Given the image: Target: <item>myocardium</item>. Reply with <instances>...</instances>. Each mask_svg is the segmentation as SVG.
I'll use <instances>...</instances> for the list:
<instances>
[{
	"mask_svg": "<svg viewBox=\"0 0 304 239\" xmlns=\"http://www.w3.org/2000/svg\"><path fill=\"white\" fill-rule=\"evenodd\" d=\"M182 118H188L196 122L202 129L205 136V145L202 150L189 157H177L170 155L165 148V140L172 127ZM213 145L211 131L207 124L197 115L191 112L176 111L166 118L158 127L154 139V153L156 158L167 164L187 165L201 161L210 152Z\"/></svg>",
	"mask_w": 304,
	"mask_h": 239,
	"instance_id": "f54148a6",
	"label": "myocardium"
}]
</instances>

> _Work instructions_
Copy every record exactly as presented.

> _Reply to the task_
Given the image: Target: <item>myocardium</item>. Reply with <instances>...</instances>. Each mask_svg is the segmentation as SVG.
I'll use <instances>...</instances> for the list:
<instances>
[{
	"mask_svg": "<svg viewBox=\"0 0 304 239\" xmlns=\"http://www.w3.org/2000/svg\"><path fill=\"white\" fill-rule=\"evenodd\" d=\"M182 118H188L196 122L202 129L205 136V145L202 150L189 157H177L170 155L165 148V140L172 127ZM213 145L211 131L207 124L197 115L191 112L176 111L166 118L158 127L154 139V153L156 158L167 164L187 165L201 161L210 152Z\"/></svg>",
	"mask_w": 304,
	"mask_h": 239,
	"instance_id": "f54148a6",
	"label": "myocardium"
}]
</instances>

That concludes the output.